Instantiate a BlackBox MLP with input dimension matching the encoded features.
Configure an optimizer (Adam or SGD) and cross‑entropy loss.
Optionally balance the census training set by down‑sampling.
Run a standard training loop for epochs epochs, reporting training accuracy.
Evaluate on the held-out validation split, reporting validation accuracy.
Save the trained model’s state_dict() to {base_model_dir}/{dataset_name}.pth.
- Parameters:
dataset_name (str) – Which dataset to train on.

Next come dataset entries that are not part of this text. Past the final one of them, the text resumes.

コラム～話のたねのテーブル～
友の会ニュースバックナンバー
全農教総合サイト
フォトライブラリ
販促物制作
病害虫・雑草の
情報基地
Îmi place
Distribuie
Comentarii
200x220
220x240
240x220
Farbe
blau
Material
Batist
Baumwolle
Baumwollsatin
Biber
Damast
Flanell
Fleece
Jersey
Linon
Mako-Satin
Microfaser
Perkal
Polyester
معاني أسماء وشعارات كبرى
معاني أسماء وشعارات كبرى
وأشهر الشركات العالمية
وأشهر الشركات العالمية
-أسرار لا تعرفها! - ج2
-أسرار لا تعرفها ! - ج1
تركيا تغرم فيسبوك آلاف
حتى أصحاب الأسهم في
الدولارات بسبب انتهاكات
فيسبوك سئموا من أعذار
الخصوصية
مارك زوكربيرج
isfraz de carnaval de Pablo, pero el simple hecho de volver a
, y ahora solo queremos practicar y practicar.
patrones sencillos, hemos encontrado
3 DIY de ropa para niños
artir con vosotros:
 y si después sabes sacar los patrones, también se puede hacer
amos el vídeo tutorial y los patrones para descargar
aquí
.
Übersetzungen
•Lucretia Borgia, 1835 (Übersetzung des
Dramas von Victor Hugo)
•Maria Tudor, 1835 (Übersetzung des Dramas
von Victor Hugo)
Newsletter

One of: - ‘adult’ - ‘census’ - ‘law’ - ‘folktables_adult’
base_data_dir (str) – Path to the root data directory containing {dataset_name}-*.npy or CSV files.
base_model_dir (str) – Directory in which to save the final model checkpoint.
seed (int) – Random seed for both NumPy and PyTorch for reproducibility.
epochs (int) – Number of training epochs to run.
batch_size (int, optional) – Mini-batch size for training (defaults to dataset‑specific default).
learning_rate (float, optional) – Learning rate for the optimizer (defaults to dataset‑specific default).
- Returns:
The trained BlackBox model instance. Its weights are also saved to disk.
- Return type:
- Raises:
ValueError – If dataset_name is not one of the supported options.
- class humancompatible.explain.fcx.scripts.blackboxmodel.BlackBox(inp_shape: int)[source]
Bases:
ModuleFeedforward MLP classifier used as the oracle black-box model. This model consists of two linear layers to map the encoded feature space to binary logits.
Initialize the BlackBox classifier.
- Parameters:
inp_shape (int) – Number of input features.